Rejetant l’uniformisation culturelle qu’il sent poindre derrière l’accélération de la mondialisation des échanges, il fait de la francophonie une priorité de sa politique étrangère dès 1969 : « Si, nous autres Français, nous reculons sur notre langue, nous serons emportés purement et simplement. […] C’est à travers notre langue que nous existons dans le monde autrement que comme un pays parmi les autres ». A l’image du « pacte vingt fois séculaire » qui lie la France à la liberté du monde selon son prédécesseur, Pompidou formalise, dans son recueil comme dans son action diplomatique, un lien éminemment moderne entre la langue française et la diversité culturelle du monde. C’est sous son mandat qu’est créée, en 1970, l’Agence de Coopération culturelle et technique (ACCT), ancêtre de l’actuelle Organisation internationale de la Francophonie (OIF), qui concrétise le concept politique de francophonie ; concept auquel il s’attache et que son grand ami Senghor a défini comme un « humanisme intégral qui se tisse autour de la terre ».

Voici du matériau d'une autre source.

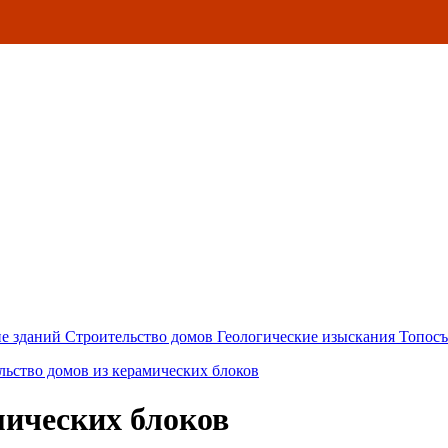
е зданий
Строительство домов
Геологические изыскания
Топосъ
льство домов из керамических блоков
мических блоков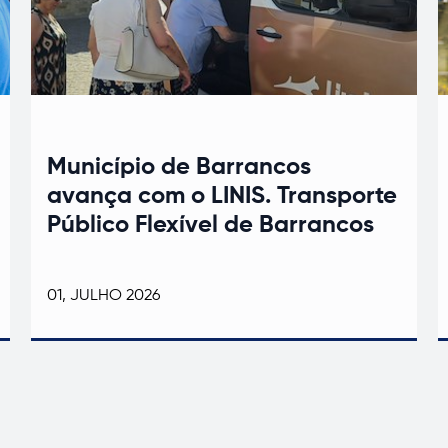
Município de Barrancos
avança com o LINIS. Transporte
Público Flexível de Barrancos
01, JULHO 2026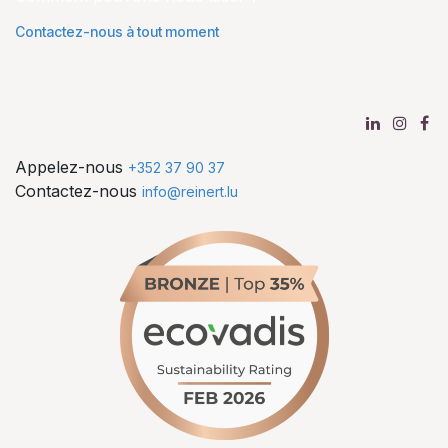
Contactez-nous à tout moment
Appelez-nous
+352 37 90 37
Contactez-nous
info@reinert.lu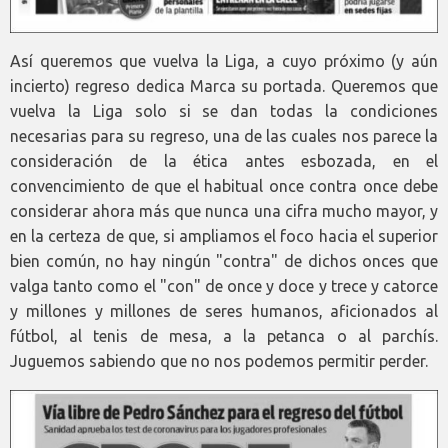
Así queremos que vuelva la Liga, a cuyo próximo (y aún
incierto) regreso dedica Marca su portada. Queremos que
vuelva la Liga solo si se dan todas la condiciones
necesarias para su regreso, una de las cuales nos parece la
consideración de la ética antes esbozada, en el
convencimiento de que el habitual once contra once debe
considerar ahora más que nunca una cifra mucho mayor, y
en la certeza de que, si ampliamos el foco hacia el superior
bien común, no hay ningún "contra" de dichos onces que
valga tanto como el "con" de once y doce y trece y catorce
y millones y millones de seres humanos, aficionados al
fútbol, al tenis de mesa, a la petanca o al parchís.
Juguemos sabiendo que no nos podemos permitir perder.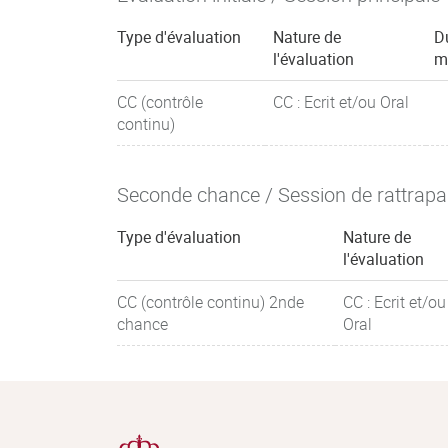
Type d'évaluation
Nature de
D
l'évaluation
m
CC (contrôle
CC : Ecrit et/ou Oral
continu)
Seconde chance / Session de rattrap
Type d'évaluation
Nature de
l'évaluation
CC (contrôle continu) 2nde
CC : Ecrit et/ou
chance
Oral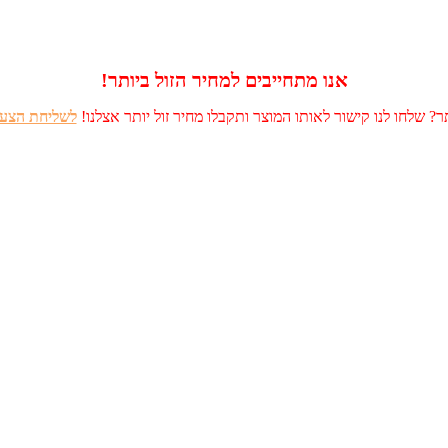
אנו מתחייבים למחיר הזול ביותר!
? שלחו לנו קישור לאותו המוצר ותקבלו מחיר זול יותר אצלנו!
לשליחת הצעה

Avec l’Anthologie de la poésie française, Georges Pompidou prend au mot Montaigne, pour qui « nous avons bien plus de poètes que de juges et interprètes de poésie. Il est plus aisé de la faire que de la cognoistre » et propose une sélection qui rivalise aujourd’hui en autorité avec celle de son propre maître en la matière, Marcel Arland. Il y sonde « la quantité d’inconnu s’éveillant dans l’âme universelle » que tout poète cherche à définir, selon Rimbaud. Par son œuvre politique modernisatrice en faveur de l’esprit et de la puissance, avec notamment la promotion des arts contemporains ou l’ambition industrielle de son mandat, il partage l’office du poète rimbaldien en tant que « multiplicateur de progrès ». Il s’est fait tantôt François Ier, tantôt Napoléon III, et se distingue ainsi, fondamentalement, parmi les successeurs de De Gaulle. Beaucoup, dont un de ses biographes, Alain Frerejean, voient un paradoxe dans le fait qu’il se soit lancé dans cette entreprise littéraire « sans avoir jamais écrit un vers ». Mais de paradoxe il n’est point. À Claude, sa femme, qui lui demande lors de leur rencontre s’il écrit, il répond simplement : « Non, les poètes n’aiment pas les poésies des autres ».